Although the equity markets continue on a record breaking tear, many multiemployer pension plans remain severely underfunded. Unfunded pension liability, also referred to as employer withdrawal liability, creates substantial risks for union employers. Non-union employers contemplating signing on with a local union should consider potential pension plan liabilities as part of the due diligence process.

When it comes to potential liability to multiemployer pension plans, employers should proceed with extreme caution. Here are some considerations for an employer contemplating signing a CBA with a local trade union:

  • The CBA will likely not refer to withdrawal liability and the union is under no legal obligation to disclose this potential liability to you prior to signing the CBA. This is because withdrawal liability is a product of statute, not the agreement.
  • Does the CBA require contributions to be made to one or more defined benefit pension plan(s)?
  • If so, what is the funding status of the pension plans for which you would be obligated to contribute to under the CBA? Under federal law, these pension plans are required to prepare an annual funding notice. Ask for a copy of the funding notice.
  • The funding status of the more severely underfunded plans can be found on the DOL’s website.
  • Does the plan provide for a free look period? Under ERISA’s free look rule, you might qualify for a limited exception to withdrawal lability. This rule is complicated and only applies if the plan has been amended to permit the free look rule. Ask for a copy of the plan document.
  • Will the union provide any indemnification for withdrawal liability? Some unions are willing to accept liability (with substantial limitations) to make union affiliation less risky for employers.

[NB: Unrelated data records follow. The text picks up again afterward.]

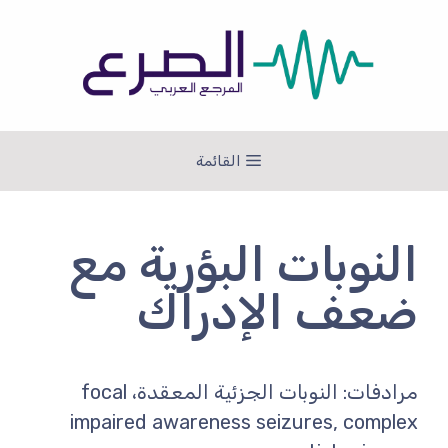
نتقل
لى
لمحتوى
القائمة
النوبات البؤرية مع
ضعف الإدراك
مرادفات: النوبات الجزئية المعقدة، focal
impaired awareness seizures, complex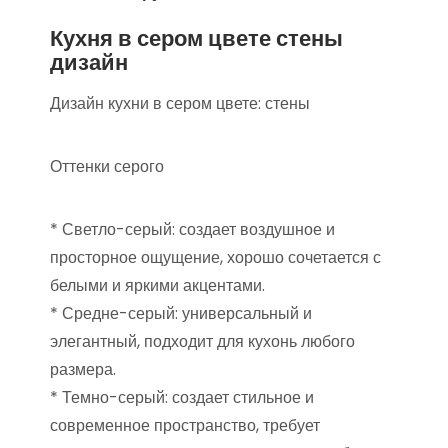
Кухня в сером цвете стены
дизайн
Дизайн кухни в сером цвете: стены
Оттенки серого
* Светло-серый: создает воздушное и
просторное ощущение, хорошо сочетается с
белыми и яркими акцентами.
* Средне-серый: универсальный и
элегантный, подходит для кухонь любого
размера.
* Темно-серый: создает стильное и
современное пространство, требует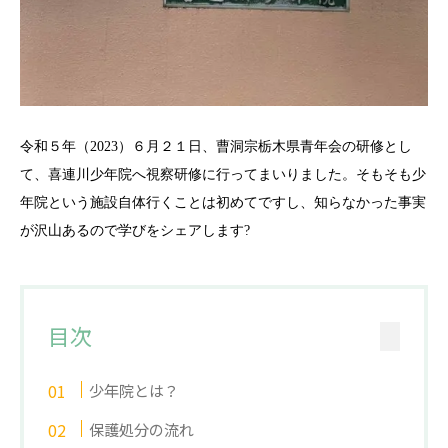
令和５年（2023）６月２１日、曹洞宗栃木県青年会の研修とし
て、喜連川少年院へ視察研修に行ってまいりました。そもそも少
年院という施設自体行くことは初めてですし、知らなかった事実
が沢山あるので学びをシェアします?
目次
少年院とは？
保護処分の流れ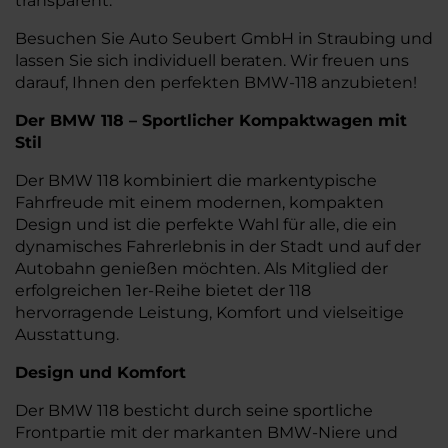
transparent.
Besuchen Sie Auto Seubert GmbH in Straubing und
lassen Sie sich individuell beraten. Wir freuen uns
darauf, Ihnen den perfekten BMW-118 anzubieten!
Der BMW 118 – Sportlicher Kompaktwagen mit
Stil
Der BMW 118 kombiniert die markentypische
Fahrfreude mit einem modernen, kompakten
Design und ist die perfekte Wahl für alle, die ein
dynamisches Fahrerlebnis in der Stadt und auf der
Autobahn genießen möchten. Als Mitglied der
erfolgreichen 1er-Reihe bietet der 118
hervorragende Leistung, Komfort und vielseitige
Ausstattung.
Design und Komfort
Der BMW 118 besticht durch seine sportliche
Frontpartie mit der markanten BMW-Niere und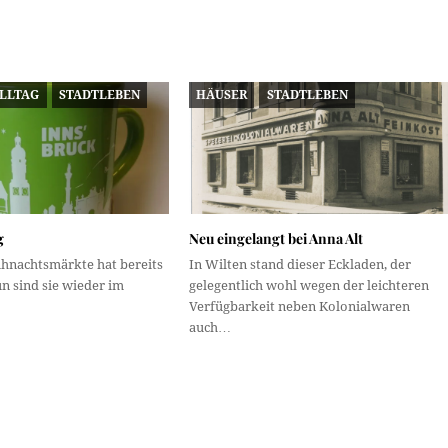
ALLTAG
STADTLEBEN
HÄUSER
STADTLEBEN
g
Neu eingelangt bei Anna Alt
ihnachtsmärkte hat bereits
In Wilten stand dieser Eckladen, der
n sind sie wieder im
gelegentlich wohl wegen der leichteren
Verfügbarkeit neben Kolonialwaren
auch…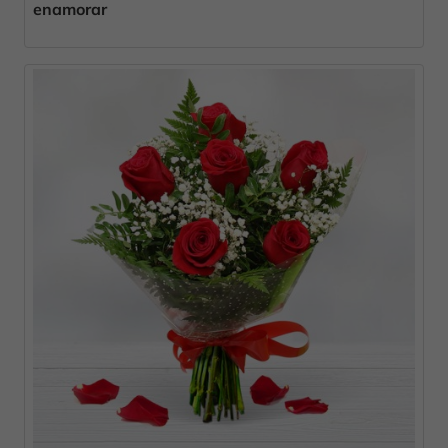
enamorar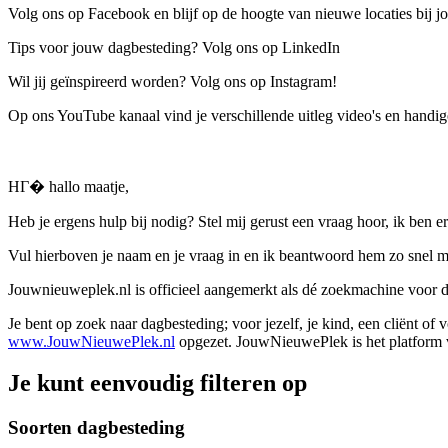
Volg ons op Facebook en blijf op de hoogte van nieuwe locaties bij jo
Tips voor jouw dagbesteding? Volg ons op LinkedIn
Wil jij geïnspireerd worden? Volg ons op Instagram!
Op ons YouTube kanaal vind je verschillende uitleg video's en handige
HГ� hallo maatje,
Heb je ergens hulp bij nodig? Stel mij gerust een vraag hoor, ik ben er
Vul hierboven je naam en je vraag in en ik beantwoord hem zo snel m
Jouwnieuweplek.nl is officieel aangemerkt als dé zoekmachine voor
Je bent op zoek naar dagbesteding; voor jezelf, je kind, een cliënt of
www.JouwNieuwePlek.nl
opgezet. JouwNieuwePlek is het platform v
Je kunt eenvoudig filteren op
Soorten dagbesteding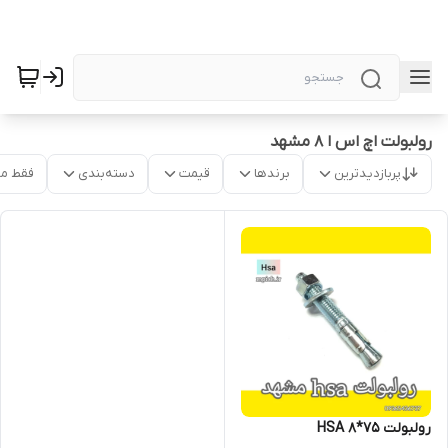
رولبولت اچ اس ا 8 مشهد
پربازدیدترین
برندها
قیمت
دسته‌بندی
فقط م
رولبولت HSA 8*75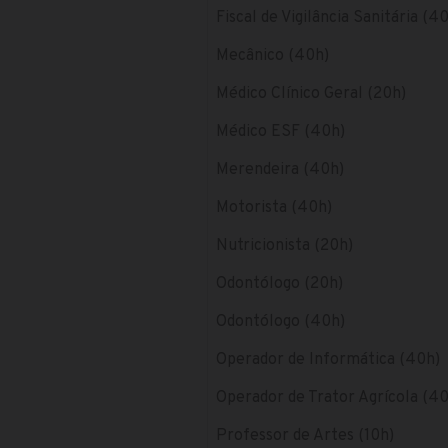
Fiscal de Vigilância Sanitária (4
Mecânico (40h)
Médico Clínico Geral (20h)
Médico ESF (40h)
Merendeira (40h)
Motorista (40h)
Nutricionista (20h)
Odontólogo (20h)
Odontólogo (40h)
Operador de Informática (40h)
Operador de Trator Agrícola (4
Professor de Artes (10h)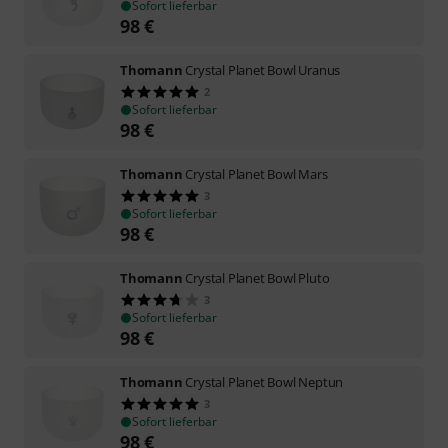
Sofort lieferbar
98
€
Thomann
Crystal Planet Bowl Uranus
2
Sofort lieferbar
98
€
Thomann
Crystal Planet Bowl Mars
3
Sofort lieferbar
98
€
Thomann
Crystal Planet Bowl Pluto
3
Sofort lieferbar
98
€
Thomann
Crystal Planet Bowl Neptun
3
Sofort lieferbar
98
€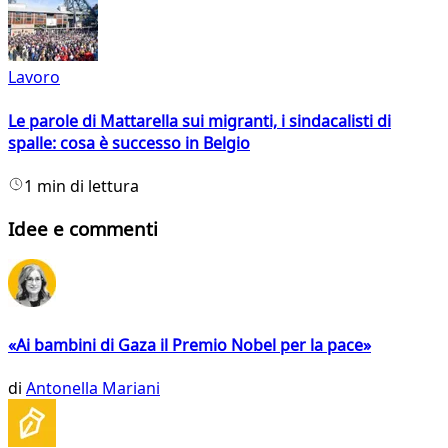
Lavoro
Le parole di Mattarella sui migranti, i sindacalisti di
spalle: cosa è successo in Belgio
1 min di lettura
Idee e commenti
«Ai bambini di Gaza il Premio Nobel per la pace»
di
Antonella Mariani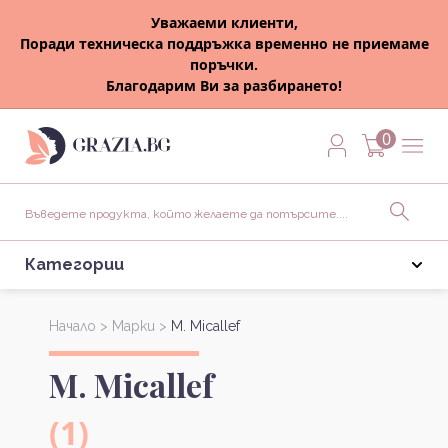
Уважаеми клиенти,
Поради техническа поддръжка временно не приемаме
поръчки.
Благодарим Ви за разбирането!
0
Категории
Начало >
Марки >
M. Micallef
M. Micallef
(1)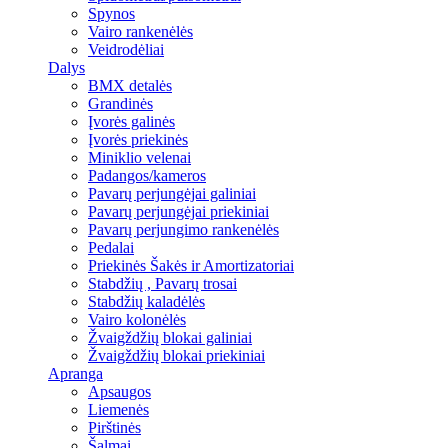
Spynos
Vairo rankenėlės
Veidrodėliai
Dalys
BMX detalės
Grandinės
Įvorės galinės
Įvorės priekinės
Miniklio velenai
Padangos/kameros
Pavarų perjungėjai galiniai
Pavarų perjungėjai priekiniai
Pavarų perjungimo rankenėlės
Pedalai
Priekinės Šakės ir Amortizatoriai
Stabdžių , Pavarų trosai
Stabdžių kaladėlės
Vairo kolonėlės
Žvaigždžių blokai galiniai
Žvaigždžių blokai priekiniai
Apranga
Apsaugos
Liemenės
Pirštinės
Šalmai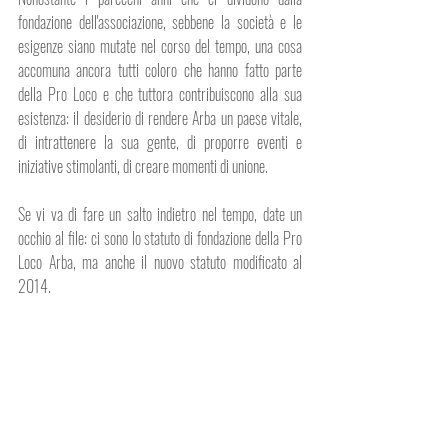
fondazione dell'associazione, sebbene la società e le 
esigenze siano mutate nel corso del tempo, una cosa 
accomuna ancora tutti coloro che hanno fatto parte 
della Pro Loco e che tuttora contribuiscono alla sua 
esistenza: il desiderio di rendere Arba un paese vitale, 
di intrattenere la sua gente, di proporre eventi e 
iniziative stimolanti, di creare momenti di unione. 
Se vi va di fare un salto indietro nel tempo, date un 
occhio al file: ci sono lo statuto di fondazione della Pro 
Loco Arba, ma anche il nuovo statuto modificato al 
2014.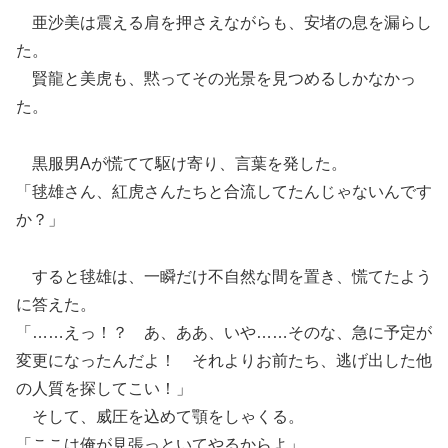
亜沙美は震える肩を押さえながらも、安堵の息を漏らし
た。
賢龍と美虎も、黙ってその光景を見つめるしかなかっ
た。
黒服男Aが慌てて駆け寄り、言葉を発した。
「毬雄さん、紅虎さんたちと合流してたんじゃないんです
か？」
すると毬雄は、一瞬だけ不自然な間を置き、慌てたよう
に答えた。
「……えっ！？ あ、ああ、いや……そのな、急に予定が
変更になったんだよ！ それよりお前たち、逃げ出した他
の人質を探してこい！」
そして、威圧を込めて顎をしゃくる。
「ここは俺が見張っといてやるからよ」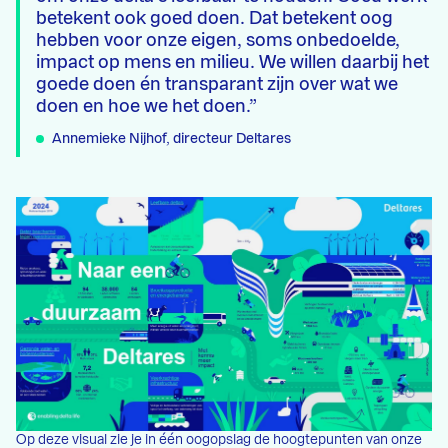
betekent ook goed doen. Dat betekent oog
hebben voor onze eigen, soms onbedoelde,
impact op mens en milieu. We willen daarbij het
goede doen én transparant zijn over wat we
doen en hoe we het doen.
Annemieke Nijhof, directeur Deltares
Op deze visual zie je in één oogopslag de hoogtepunten van onze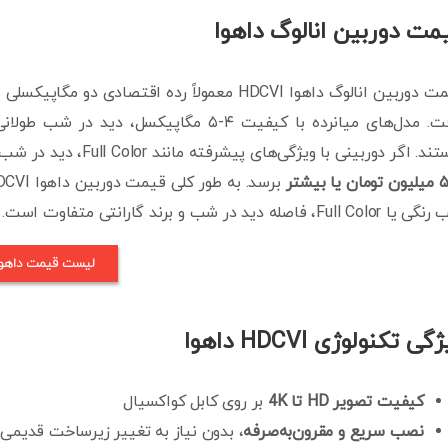
مت دوربین انالوگ داهوا
ین انالوگ داهوا HDCVI معمولاً رده اقتصادی دو مگاپیکسلی با بدنه ساده را می‌توان از حدود
ی میان‎رده با کیفیت ۴-۵ مگاپیکسل، دید در شب طولانی‌تر یا بدنه مقاوم‌تر در بازه
هستند. اگر دوربینی با و
میلیون تومان یا بیشتر
، فاصله دید در شب و برند گارانتی متفاوت است. برای دانلود لیست قیمت داهوا کلیک کنید.
لیست قیمت داهوا
گی تکنولوژی HDCVI داهوا
کیفیت تصویر HD تا 4K
بر روی کابل کواکسیال
نصب سریع و مقرون‌به‌صرفه
، بدون نیاز به تغییر زیرساخت قدیمی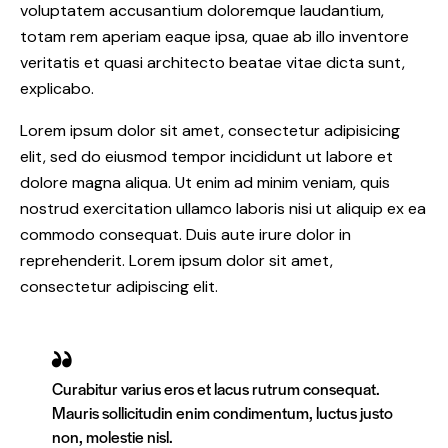
voluptatem accusantium doloremque laudantium,
totam rem aperiam eaque ipsa, quae ab illo inventore
veritatis et quasi architecto beatae vitae dicta sunt,
explicabo.
Lorem ipsum dolor sit amet, consectetur adipisicing
elit, sed do eiusmod tempor incididunt ut labore et
dolore magna aliqua. Ut enim ad minim veniam, quis
nostrud exercitation ullamco laboris nisi ut aliquip ex ea
commodo consequat. Duis aute irure dolor in
reprehenderit. Lorem ipsum dolor sit amet,
consectetur adipiscing elit.
Curabitur varius eros et lacus rutrum consequat.
Mauris sollicitudin enim condimentum, luctus justo
non, molestie nisl.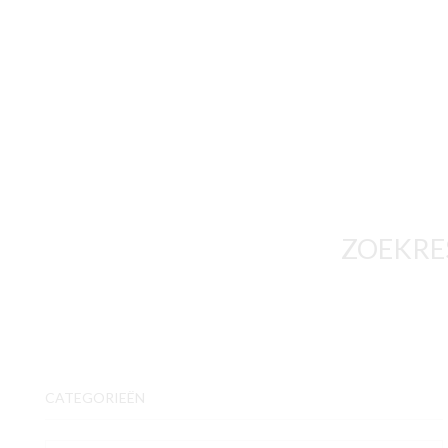
ZOEKRE
CATEGORIEËN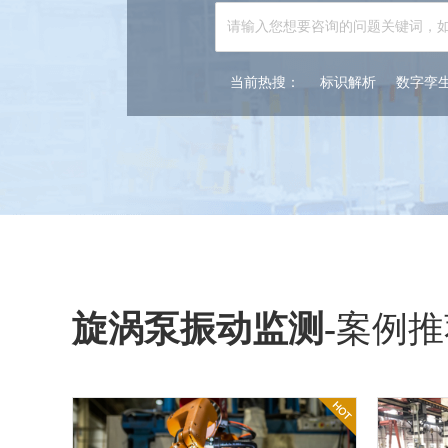
当前热搜：
标识解析
数字孪
旋涡泵振动监测
-
案例推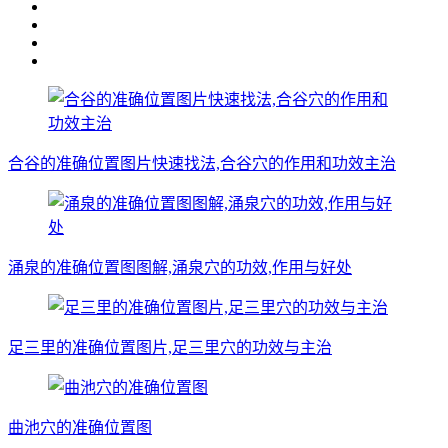
合谷的准确位置图片快速找法,合谷穴的作用和功效主治
涌泉的准确位置图图解,涌泉穴的功效,作用与好处
足三里的准确位置图片,足三里穴的功效与主治
曲池穴的准确位置图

Further, simply refusing to the sign the CBA and hiring union employees is not a good strategy to avoid withdrawal liability. An employer that conducts itself as if it had signed a CBA (e.g. paying wages under the negotiated wage scale and making fringe benefit payments to the union’s employee benefit plans) is likely subject to the terms of the CBA. For example, an employer that hires union labor (participating in a multiemployer pension plan) may unknowingly create an obligation to make contributions to that pension plan and the cessation of such an obligation may trigger an assessment of withdrawal liability. It’s an expensive one-two punch, first the pension plan may file a collection action in federal district court to collect contributions for all covered work performed and then the plan may issue an assessment of withdrawal liability. This combination could prove to be a TKO for some employers.

These are just a few of the issues to consider when evaluating whether signing a CBA is the best option for your business. Given the complexities of these agreements and the law governing the relationship, it is highly recommended that you seek qualified counsel to assist you in making an informed decision on whether to sign a CBA or hire union labor.